▶ About this exercise
From the entries below, copy every line that has the word "Parlament".

▶ Available data
--- --- ---
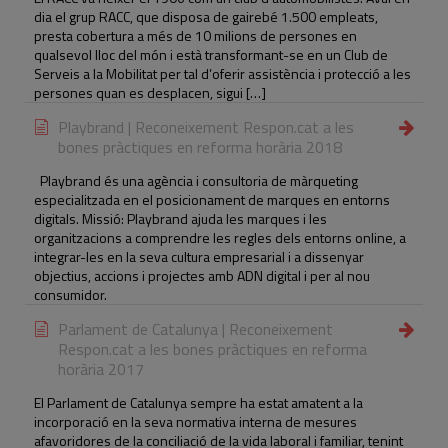
dia el grup RACC, que disposa de gairebé 1.500 empleats,
presta cobertura a més de 10 milions de persones en
qualsevol lloc del món i està transformant-se en un Club de
Serveis a la Mobilitat per tal d’oferir assistència i protecció a les
persones quan es desplacen, sigui […]
Playbrand | Reconeixement Respon.cat a les
bones pràctiques en reforma horària 2018
Playbrand és una agència i consultoria de màrqueting
especialitzada en el posicionament de marques en entorns
digitals. Missió: Playbrand ajuda les marques i les
organitzacions a comprendre les regles dels entorns online, a
integrar-les en la seva cultura empresarial i a dissenyar
objectius, accions i projectes amb ADN digital i per al nou
consumidor.
Parlament de Catalunya | Reconeixement
Respon.cat a les bones pràctiques en reforma
horària 2017
El Parlament de Catalunya sempre ha estat amatent a la
incorporació en la seva normativa interna de mesures
afavoridores de la conciliació de la vida laboral i familiar, tenint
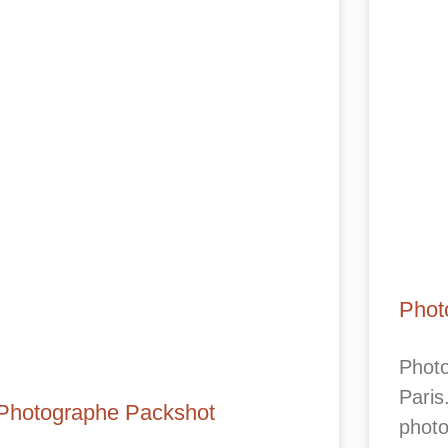
Phot
Phot
Paris
Photographe Packshot
phot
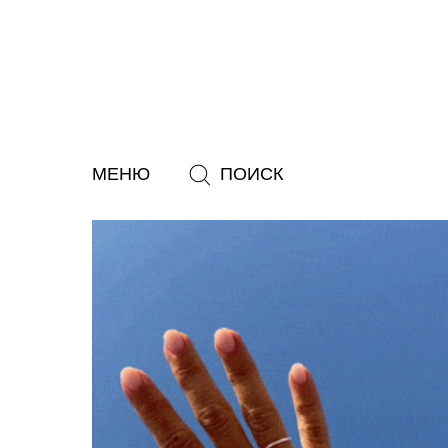
МЕНЮ
ПОИСК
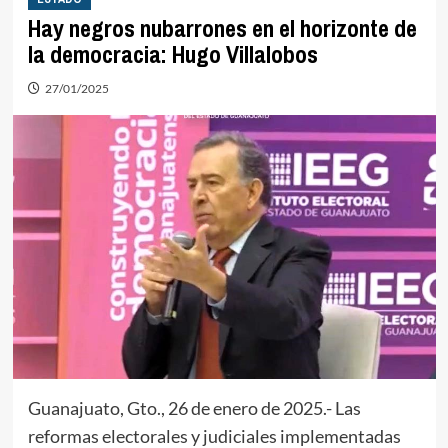
Hay negros nubarrones en el horizonte de
la democracia: Hugo Villalobos
27/01/2025
Guanajuato, Gto., 26 de enero de 2025.- Las
reformas electorales y judiciales implementadas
--- --- ---
▶ Response to this task
Parlament de Catalunya | Reconeixement
El Parlament de Catalunya sempre ha estat amatent a la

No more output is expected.